Growing up, Lois knew of her grandmother’s sorrow and her devotion to Anthony. “My grandmother vowed to Saint Anthony not to eat meat on Tuesday for the rest of her life,” said the former Lois Mazzulla, who married Roger Marandola, a player at the ball field her father managed and where Lois operated the scoreboard. They are still married. The field is now called the Dan Mazzulla Field, in honor of her father.
“She was very active” in the Gold Star organization, Marandola said. “I used to attend the meetings; I would help with the fundraisers.”
Trying to describe her uncle, Marandola started with: “He was an altar boy at St. Rocco’s Church.” Anthony was born in the Bronx but the family moved to Johnston after his older brother died at around age 5. Anthony went to La Salle and attended Providence College for a year before he was drafted into World War II, “He was very, very smart,” she said, “but also quiet.”
After the war, he reenlisted to seize an opportunity for expedited officer training. He never dreamed, Marandola said, that the United States would enter another war so soon.
Mazzulla was listed as missing on Dec. 2, 1950, because nobody could account for him. His body probably lay on the battlefield where he fell, along with many who fought and fell beside him that day. At some point, the weathered bones were pushed into mass graves.

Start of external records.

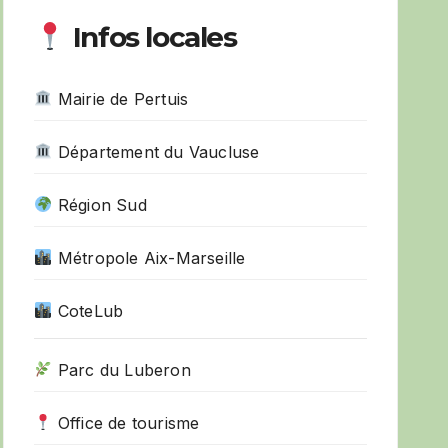
Infos locales
Mairie de Pertuis
Département du Vaucluse
Région Sud
Métropole Aix-Marseille
CoteLub
Parc du Luberon
Office de tourisme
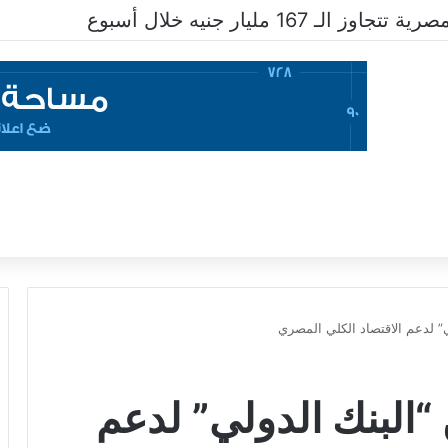
ـ 167 مليار جنيه خلال أسبوع
ولي” لدعم الاقتصاد الكلي المصري
ن “البنك الدولي” لدعم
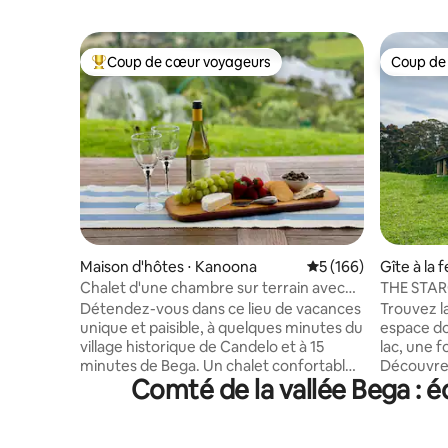
Coup de cœur voyageurs
Coup de
Coups de cœur voyageurs les plus appréciés
Coup de
Maison d'hôtes ⋅ Kanoona
Évaluation moyenne s
5 (166)
Gîte à la 
Chalet d'une chambre sur terrain avec
THE STARGAZER Adorab
vue imprenable
imprenab
Détendez-vous dans ce lieu de vacances
Trouvez la
unique et paisible, à quelques minutes du
espace do
village historique de Candelo et à 15
lac, une f
minutes de Bega. Un chalet confortable
Découvrez 
Comté de la vallée Bega : 
et entièrement indépendant d'une
seulement
chambre, situé sur un terrain avec une
vue. Nagez
vue imprenable sur les terres agricoles
étoiles la
vallonnées. Avec une cour clôturée, les
l'aube et 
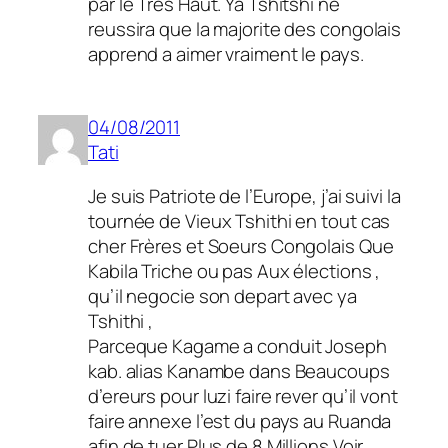
par le Tres Haut. Ya Tshitshi ne
reussira que la majorite des congolais
apprend a aimer vraiment le pays.
04/08/2011
Tati
Je suis Patriote de l’Europe, j’ai suivi la
tournée de Vieux Tshithi en tout cas
cher Frères et Soeurs Congolais Que
Kabila Triche ou pas Aux élections ,
qu’il negocie son depart avec ya
Tshithi ,
Parceque Kagame a conduit Joseph
kab. alias Kanambe dans Beaucoups
d’ereurs pour luzi faire rever qu’il vont
faire annexe l’est du pays au Ruanda
afin de tuer Plus de 8 Millions Voir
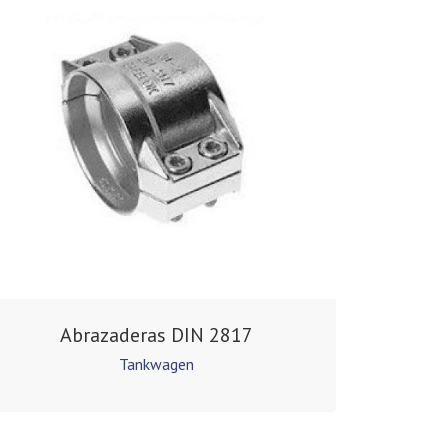
Abrazaderas DIN 2817
Tankwagen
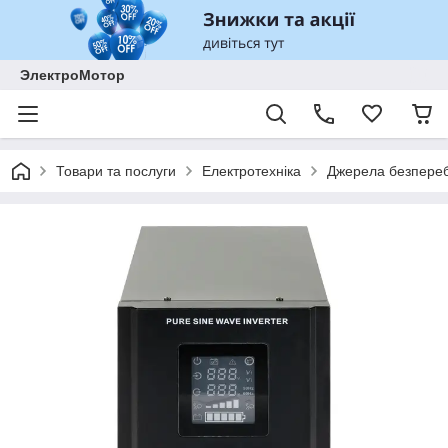
ЭлектроМотор
Товари та послуги
Електротехніка
Джерела безпереб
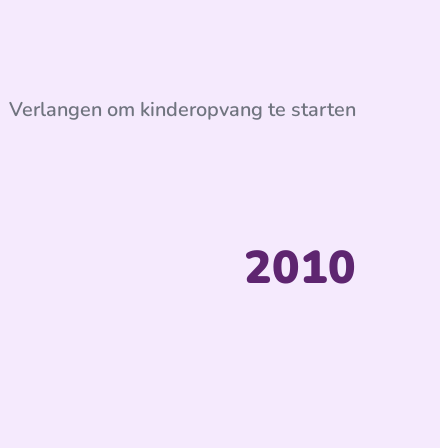
Verlangen om kinderopvang te starten
2010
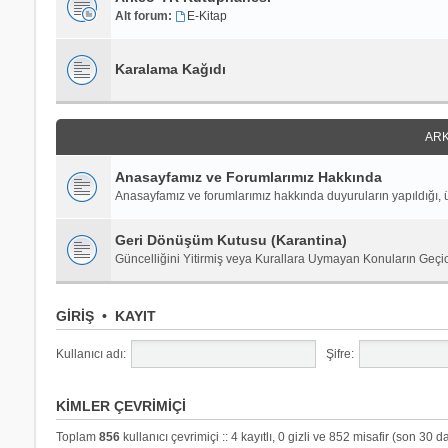
Alt forum:
E-Kitap
Karalama Kağıdı
ARK
Anasayfamız ve Forumlarımız Hakkında
Anasayfamız ve forumlarımız hakkında duyuruların yapıldığı, ü
Geri Dönüşüm Kutusu (Karantina)
Güncelliğini Yitirmiş veya Kurallara Uymayan Konuların Geçi
GIRIŞ
•
KAYIT
Kullanıcı adı:
Şifre:
KIMLER ÇEVRIMIÇI
Toplam
856
kullanıcı çevrimiçi :: 4 kayıtlı, 0 gizli ve 852 misafir (son 30 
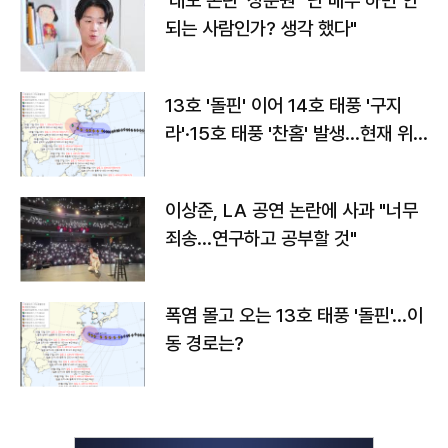
'태도 논란' 정준원 "난 배우 하면 안
되는 사람인가? 생각 했다"
13호 '돌핀' 이어 14호 태풍 '구지
라'·15호 태풍 '찬홈' 발생…현재 위
치와 이동경로는?
이상준, LA 공연 논란에 사과 "너무
죄송…연구하고 공부할 것"
폭염 몰고 오는 13호 태풍 '돌핀'…이
동 경로는?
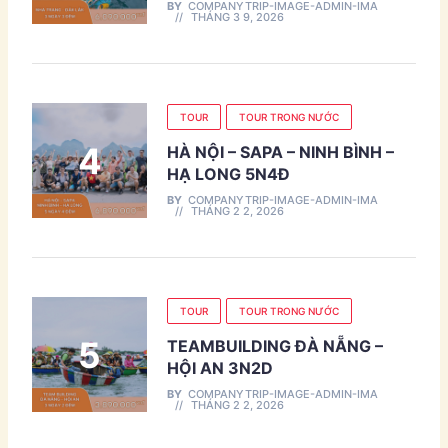
BY
COMPANYTRIP-IMAGE-ADMIN-IMA
THÁNG 3 9, 2026
TOUR
TOUR TRONG NƯỚC
HÀ NỘI – SAPA – NINH BÌNH –
HẠ LONG 5N4Đ
BY
COMPANYTRIP-IMAGE-ADMIN-IMA
THÁNG 2 2, 2026
TOUR
TOUR TRONG NƯỚC
TEAMBUILDING ĐÀ NẴNG –
HỘI AN 3N2D
BY
COMPANYTRIP-IMAGE-ADMIN-IMA
THÁNG 2 2, 2026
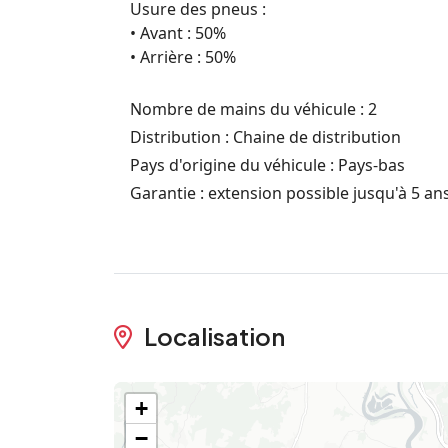
Usure des pneus :
• Avant : 50%
• Arrière : 50%
Nombre de mains du véhicule : 2
Distribution : Chaine de distribution
Pays d'origine du véhicule : Pays-bas
Garantie : extension possible jusqu'à 5 an
Localisation
+
−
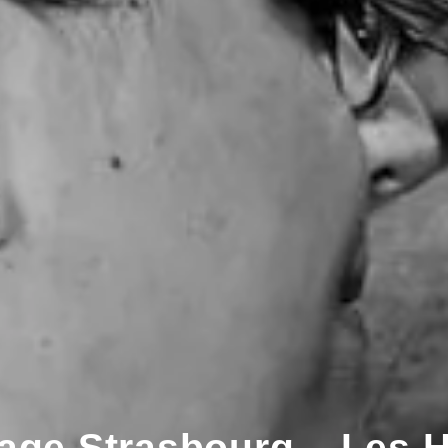
age Strasbourg – Les 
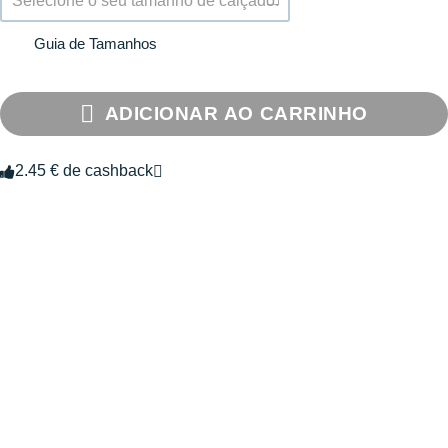
Selecione o seu tamanho de calçado.
Guia de Tamanhos
ADICIONAR AO CARRINHO
2.45 € de cashback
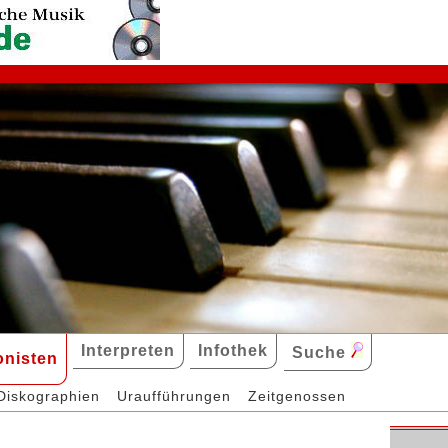
Interpreten
Infothek
Suche
nisten
Diskographien
Uraufführungen
Zeitgenossen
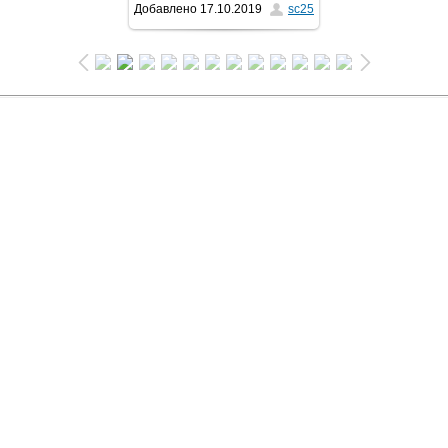
Добавлено
17.10.2019
sc25
1024x683
/ 69.8Kb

Random bones were apparently packed into the boxes and released to the United States.
A former Air Force officer who briefs families about to receive the repatriated remains of a loved one identified by the Defense POW/MIA Accounting Agency said the American dead from the Battle of Chosin Reservoir in North Korea were probably buried in shallow graves where they fell and left in the elements for decades. As Michael Mee told Marandola when he gave her and a few others his informational briefing at her house, it was a terrible battle.
The better-equipped UN and South Korean forces were cut off from the retreat they were ordered to take by an army of Chinese volunteers that outnumbered them 10 to 1 and had them surrounded. The Western forces, equipped with superior firepower, were rendered defenseless except in hand-to-hand combat when extreme cold froze every moving part on every piece of machinery.
As Marandola tells the private history lesson she learned that day. “Our soldiers did not have proper uniforms,” for the cold, which dropped to 60 below. “It was the record at the time. They didn’t have winter uniforms” or boots.
“How this happened,” she said, “is we had about 10,000 and the Chinese had 100,000. It’s crazy because I could almost visualize what was taking place” as Mee described the fighting.
“I can only imagine how afraid they were” as the Chinese ran up to them to kill at close range. They fought to open a path for their retreat. “They had to be afraid.”
Mazzulla had just turned 26 a few weeks before. As indicated by the list of soldiers and Marines identified as dying near him on the same day, many were only 18.
On Saturday,the remains of Anthony Mazzulla will be laid to rest at St. Ann’s Cemetery in Cranston with full military honors. He will be surrounded by his family, an answer to his mother’s prayers and lifelong devotion.
“I just really can’t even believe this is happening,” Marandola said. “Hearing stuff
from my grandmother, and knowing the vow that she made... You just don’t think it’s going to happen, and here we are, 70 years later.”
She has happy feelings, she said, knowing that he’ll rest with his parents. “It’s a comforting feeling.”
“The heartbreaking part is that my grandparents never knew that their son’s remains would be coming home.”
Nearly the whole time Mee was telling her uncle’s story, Marandola said, “I was in amazement. All I kept doing was getting goose bumps.”